Durante a coletiva, o cineasta compartilhou um momento curioso da cerimônia do Oscar. Ele revelou que havia preparado um discurso de agradecimento, mas, ao subir ao palco, não conseguiu encontrá-lo. “Coloquei e fiquei de óculos sem ter o que ler”, brincou. Segundo Salles, no texto original ele planejava homenagear o cinema brasileiro e latino-americano, além de reforçar a importância da trajetória de Eunice Paiva, viúva de Rubens, como “símbolo de uma resistência que também inclui o afeto”.
No discurso improvisado, o diretor fez uma reflexão sobre a efemeridade dos regimes autoritários. “Governos autoritários como este país [os EUA] tem hoje surgem, mas acabam e somem no esgoto da história, enquanto livros como o de Marcelo [Rubens Paiva, filho de Eunice e Rubens e autor do livro que inspirou o roteiro], canções como as de Erasmo Carlos e Caetano Veloso, e filmes da cinematografia latino-americana permanecem. Permanecem porque viram memória”. Ele concluiu com uma frase simbólica, em português: “Viva a democracia. Ditadura nunca mais”.

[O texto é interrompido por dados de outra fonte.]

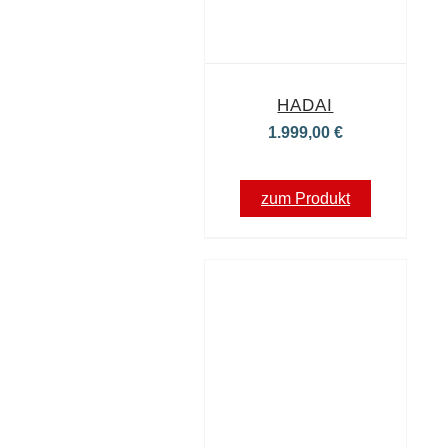
HADAI
1.999,00
€
zum Produkt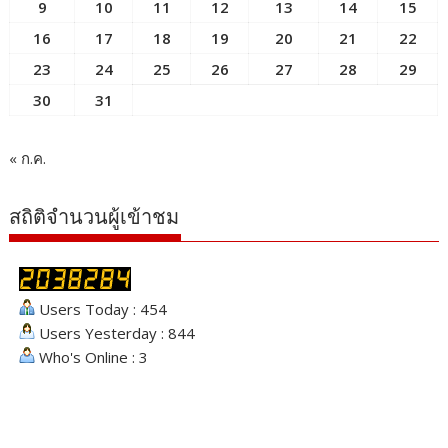
9
10
11
12
13
14
15
16
17
18
19
20
21
22
23
24
25
26
27
28
29
30
31
« ก.ค.
สถิติจำนวนผู้เข้าชม
Users Today : 454
Users Yesterday : 844
Who's Online : 3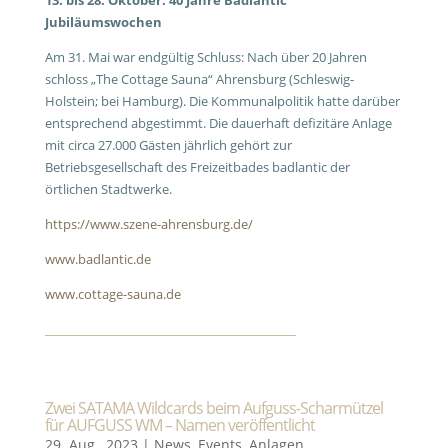
13. bis 28. Oktober: 40 Jahre Badlantic
Jubiläumswochen
Am 31. Mai war endgültig Schluss: Nach über 20 Jahren
schloss „The Cottage Sauna“ Ahrensburg (Schleswig-
Holstein; bei Hamburg). Die Kommunalpolitik hatte darüber
entsprechend abgestimmt. Die dauerhaft defizitäre Anlage
mit circa 27.000 Gästen jährlich gehört zur
Betriebsgesellschaft des Freizeitbades badlantic der
örtlichen Stadtwerke.
https://www.szene-ahrensburg.de/
www.badlantic.de
www.cottage-sauna.de
Zwei SATAMA Wildcards beim Aufguss-Scharmützel
für AUFGUSS WM – Namen veröffentlicht
29. Aug., 2023
|
News
,
Events
,
Anlagen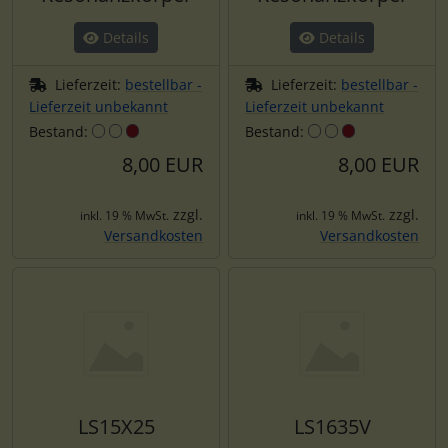
Details
Details
Lieferzeit:
bestellbar -
Lieferzeit:
bestellbar -
Lieferzeit unbekannt
Lieferzeit unbekannt
Bestand:
Bestand:
8,00 EUR
8,00 EUR
zzgl.
zzgl.
inkl. 19 % MwSt.
inkl. 19 % MwSt.
Versandkosten
Versandkosten
LS15X25
LS1635V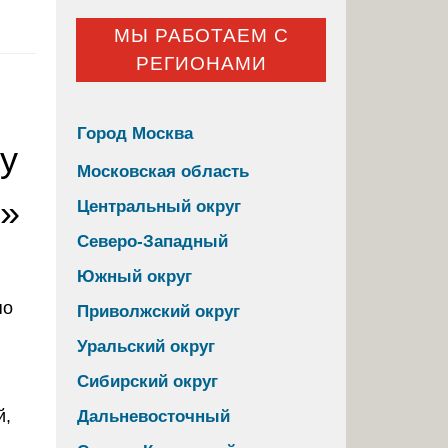
МЫ РАБОТАЕМ С
РЕГИОНАМИ
Город Москва
ту
Московская область
е»
Центральный округ
Северо-Западный
Южный округ
Приволжский округ
Уральский округ
Сибирский округ
й,
Дальневосточный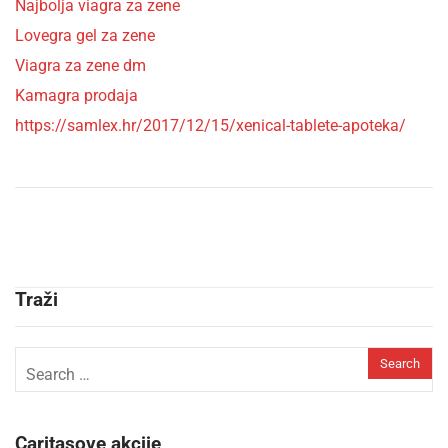
Najbolja viagra za zene
Lovegra gel za zene
Viagra za zene dm
Kamagra prodaja
https://samlex.hr/2017/12/15/xenical-tablete-apoteka/
Traži
Caritasove akcije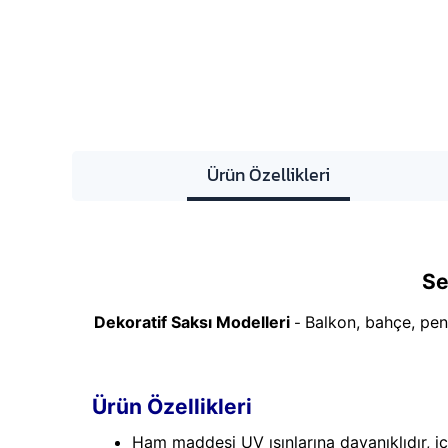
Ürün Özellikleri
Se
Dekoratif Saksı Modelleri
Balkon, bahçe, penc
-
Ürün Özellikleri
Ham maddesi UV ışınlarına dayanıklıdır, i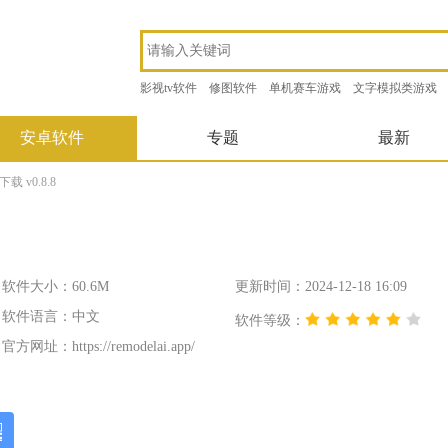
影视tv软件
修图软件
单机赛车游戏
文字模拟类游戏
安卓软件
专题
最新
载 v0.8.8
软件大小：60.6M
更新时间：2024-12-18 16:09
软件语言：中文
软件等级：
官方网址：
https://remodelai.app/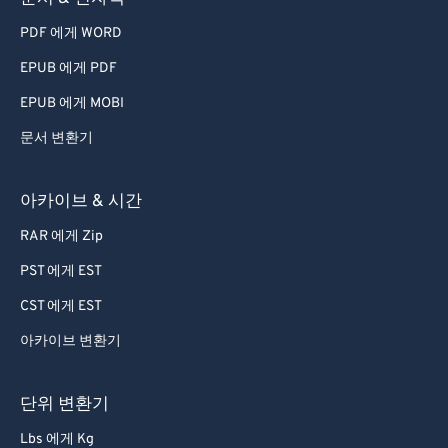
PDF 에게 WORD
EPUB 에게 PDF
EPUB 에게 MOBI
문서 변환기
아카이브 & 시간
RAR 에게 Zip
PST 에게 EST
CST 에게 EST
아카이브 변환기
단위 변환기
Lbs 에게 Kg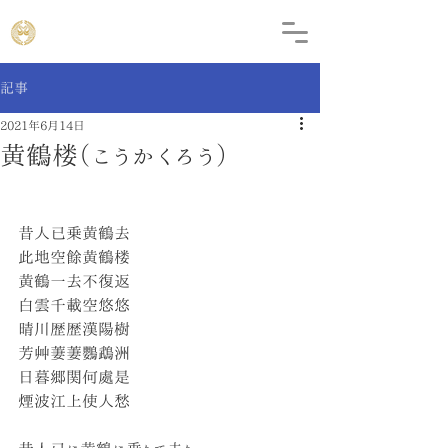
記事
2021年6月14日
黄鶴楼（こうかくろう）
昔人已乗黄鶴去
此地空餘黄鶴楼
黄鶴一去不復返
白雲千載空悠悠
晴川歴歴漢陽樹
芳艸萋萋鸚鵡洲
日暮郷関何處是
煙波江上使人愁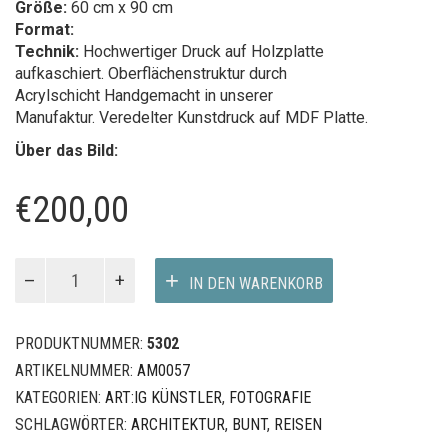
Größe:
60 cm x 90 cm
Format:
Technik:
Hochwertiger Druck auf Holzplatte
aufkaschiert. Oberflächenstruktur durch
Acrylschicht Handgemacht in unserer
Manufaktur. Veredelter Kunstdruck auf MDF Platte.
Über das Bild:
€
200,00
ROPE
IN DEN WARENKORB
II
Menge
PRODUKTNUMMER:
5302
ARTIKELNUMMER:
AM0057
KATEGORIEN:
ART:IG KÜNSTLER
,
FOTOGRAFIE
SCHLAGWÖRTER:
ARCHITEKTUR
,
BUNT
,
REISEN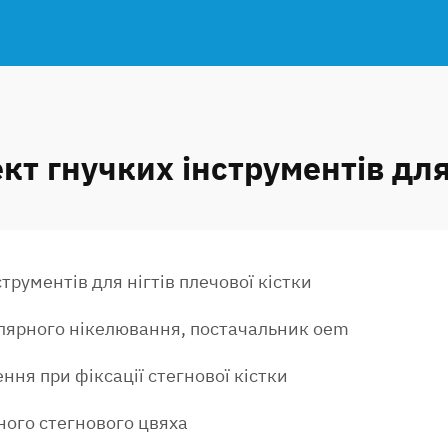
кт гнучких інструментів для
струментів для нігтів плечової кістки
улярного нікелювання, постачальник oem
ння при фіксації стегнової кістки
ного стегнового цвяха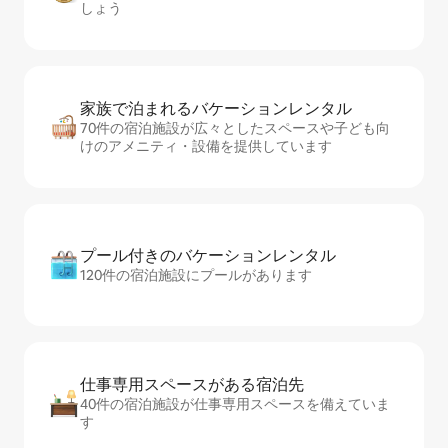
しょう
家族で泊まれるバ⁠ケ⁠ー⁠シ⁠ョ⁠ンレ⁠ン⁠タ⁠ル
70件の宿泊施設が広々としたスペースや子ども向
けのアメニティ・設備を提供しています
プール付きのバ⁠ケ⁠ー⁠シ⁠ョ⁠ンレ⁠ン⁠タ⁠ル
120件の宿泊施設にプールがあります
仕事専用ス⁠ペ⁠ー⁠スがあ⁠る宿⁠泊⁠先
40件の宿泊施設が仕事専用スペースを備えていま
す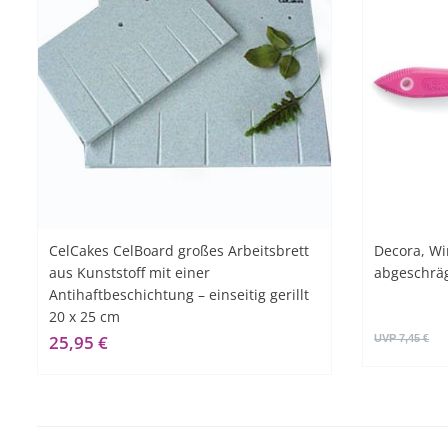
CelCakes CelBoard großes Arbeitsbrett
Decora, Wi
aus Kunststoff mit einer
abgeschräg
Antihaftbeschichtung – einseitig gerillt
20 x 25 cm
25,95 €
UVP 7,45 €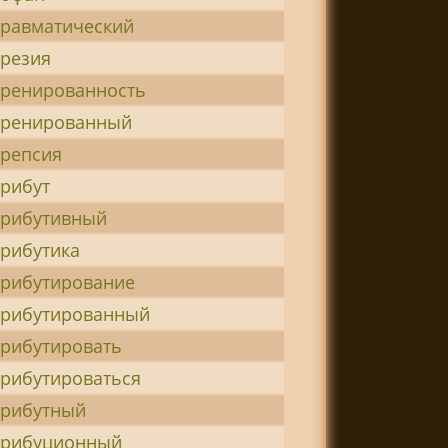
травматический
трезия
тренированность
тренированный
трепсия
трибут
трибутивный
трибутика
трибутирование
трибутированный
трибутировать
трибутироваться
трибутный
трибуционный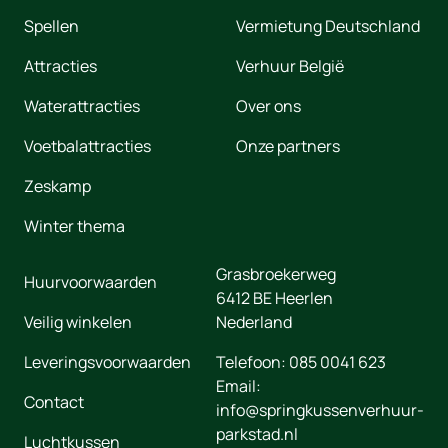
Spellen
Vermietung Deutschland
Attracties
Verhuur België
Waterattracties
Over ons
Voetbalattracties
Onze partners
Zeskamp
Winter thema
Grasbroekerweg
Huurvoorwaarden
6412 BE
Heerlen
Veilig winkelen
Nederland
Leveringsvoorwaarden
Telefoon:
085 0041 623
Email:
Contact
info@springkussenverhuur-
parkstad.nl
Luchtkussen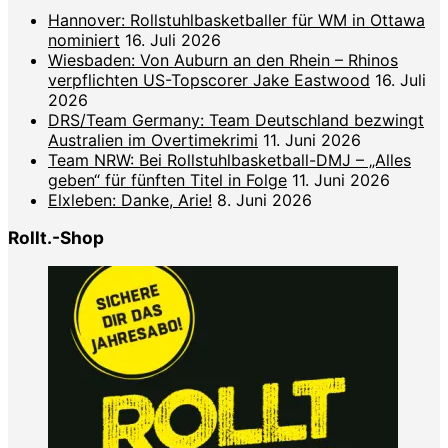
Hannover: Rollstuhlbasketballer für WM in Ottawa
nominiert
16. Juli 2026
Wiesbaden: Von Auburn an den Rhein – Rhinos
verpflichten US-Topscorer Jake Eastwood
16. Juli
2026
DRS/Team Germany: Team Deutschland bezwingt
Australien im Overtimekrimi
11. Juni 2026
Team NRW: Bei Rollstuhlbasketball-DMJ – „Alles
geben“ für fünften Titel in Folge
11. Juni 2026
Elxleben: Danke, Arie!
8. Juni 2026
Rollt.-Shop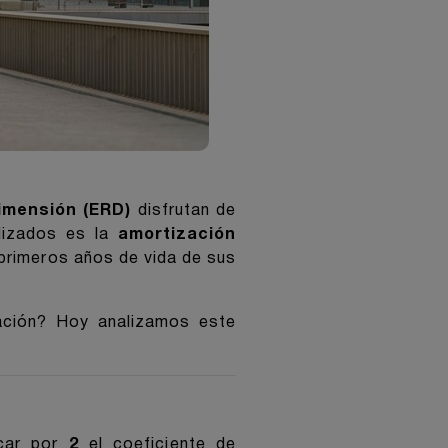
imensión (ERD)
disfrutan de
ilizados es la
amortización
s primeros años de vida de sus
ración? Hoy analizamos este
icar por
2
el coeficiente de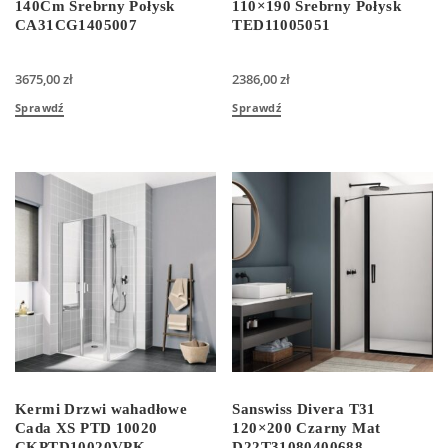
140Cm Srebrny Połysk
110×190 Srebrny Połysk
CA31CG1405007
TED11005051
3675,00
zł
2386,00
zł
Sprawdź
Sprawdź
Kermi Drzwi wahadłowe
Sanswiss Divera T31
Cada XS PTD 10020
120×200 Czarny Mat
CKPTD10020VPK
D22T31080400688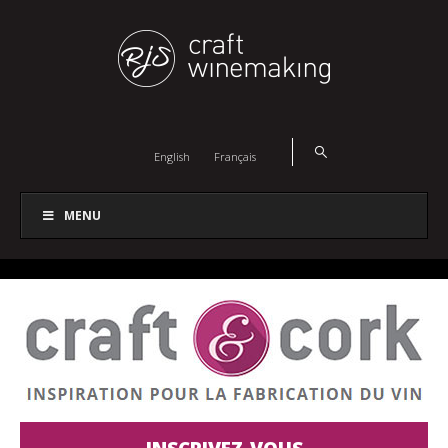
English
Français
MENU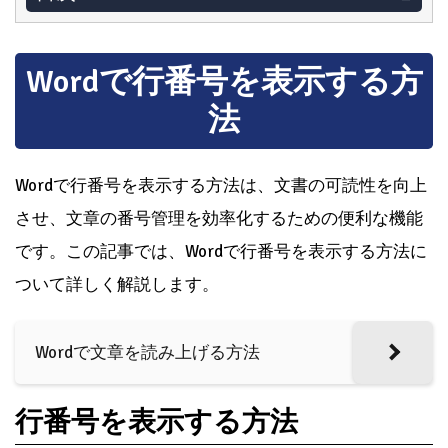
Wordで行番号を表示する方
法
Wordで行番号を表示する方法は、文書の可読性を向上
させ、文章の番号管理を効率化するための便利な機能
です。この記事では、Wordで行番号を表示する方法に
ついて詳しく解説します。
Wordで文章を読み上げる方法
行番号を表示する方法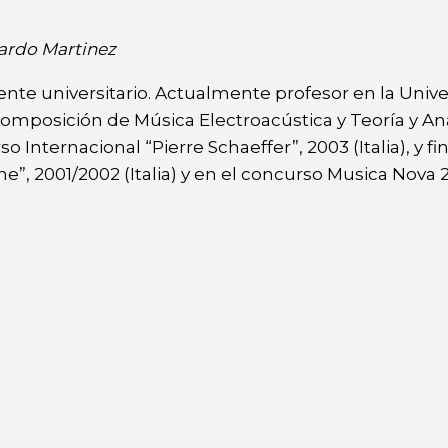
ardo Martinez
nte universitario. Actualmente profesor en la Univ
 Composición de Música Electroacústica y Teoría y Aná
Internacional “Pierre Schaeffer”, 2003 (Italia), y fin
ne”, 2001/2002 (Italia) y en el concurso Musica Nova 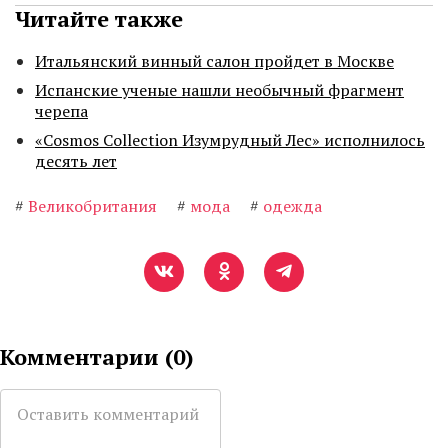
Читайте также
Итальянский винный салон пройдет в Москве
Испанские ученые нашли необычный фрагмент
черепа
«Cosmos Collection Изумрудный Лес» исполнилось
десять лет
#
Великобритания
#
мода
#
одежда
Комментарии (
0
)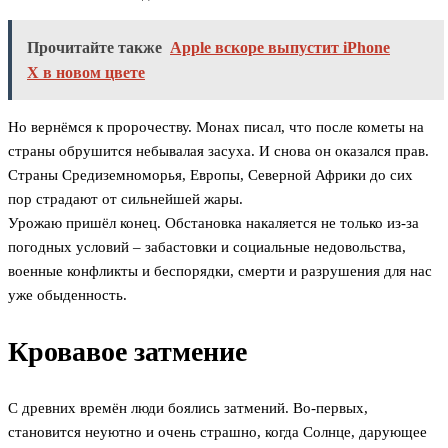
Прочитайте также
Apple вскоре выпустит iPhone
X в новом цвете
Но вернёмся к пророчеству. Монах писал, что после кометы на
страны обрушится небывалая засуха. И снова он оказался прав.
Страны Средиземноморья, Европы, Северной Африки до сих
пор страдают от сильнейшей жары.
Урожаю пришёл конец. Обстановка накаляется не только из-за
погодных условий – забастовки и социальные недовольства,
военные конфликты и беспорядки, смерти и разрушения для нас
уже обыденность.
Кровавое затмение
С древних времён люди боялись затмений. Во-первых,
становится неуютно и очень страшно, когда Солнце, дарующее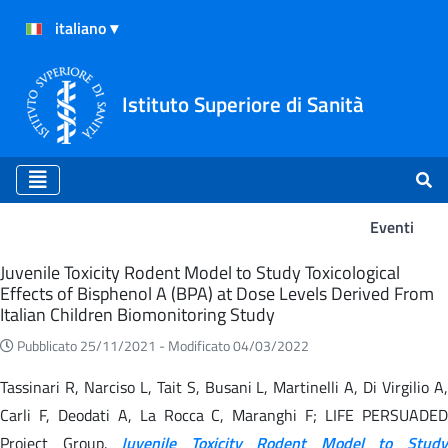
Istituto Superiore di Sanità
Eventi
Eventi
Juvenile Toxicity Rodent Model to Study Toxicological
Effects of Bisphenol A (BPA) at Dose Levels Derived From
Italian Children Biomonitoring Study
Pubblicato 25/11/2021 -
Modificato 04/03/2022
Tassinari R, Narciso L, Tait S, Busani L, Martinelli A, Di Virgilio A,
Carli F, Deodati A, La Rocca C, Maranghi F; LIFE PERSUADED
Project Group.
Juvenile Toxicity Rodent Model to Stud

A interpretação e o impacto de “Ainda estou aqui”
Fernanda Torres, que vive Eunice Paiva no filme, destacou a abordagem realista da obra e o impacto emocional que causou no público. “Aprendi o poder da contenção, do realismo no lugar mais honesto. Todo mundo diz o quanto o filme parece real, que parece uma família de verdade”, comentou. Ela acrescentou que leva consigo um pouco da personagem para futuras atuações.
Selton Mello também refletiu sobre o peso de interpretar Rubens Paiva, vítima da repressão da ditadura militar. “Meu Deus, um homem que foi levado de casa e assassinado pelo Estado. E eu o trouxe para viver de novo”, declarou emocionado.